Action item:
Which lines run from the one containing "Díky novým, vynikajícím" to the end of the records? Write them out exactly, both ends included, and nothing else.

▼

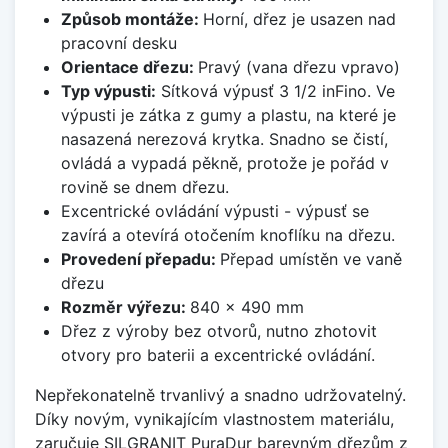
Způsob montáže:
Horní, dřez je usazen nad
pracovní desku
Orientace dřezu:
Pravý (vana dřezu vpravo)
Typ výpusti:
Sítková výpusť 3 1/2 inFino. Ve
výpusti je zátka z gumy a plastu, na které je
nasazená nerezová krytka. Snadno se čistí,
ovládá a vypadá pěkně, protože je pořád v
rovině se dnem dřezu.
Excentrické ovládání výpusti - výpusť se
zavírá a otevírá otočením knoflíku na dřezu.
Provedení přepadu:
Přepad umístěn ve vaně
dřezu
Rozměr výřezu:
840 x 490 mm
Dřez z výroby bez otvorů, nutno zhotovit
otvory pro baterii a excentrické ovládání.
Nepřekonatelně trvanlivý a snadno udržovatelný.
Díky novým, vynikajícím vlastnostem materiálu,
zaručuje SILGRANIT PuraDur barevným dřezům z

▲

Written answer:
Díky novým, vynikajícím vlastnostem materiálu,
zaručuje SILGRANIT PuraDur barevným dřezům z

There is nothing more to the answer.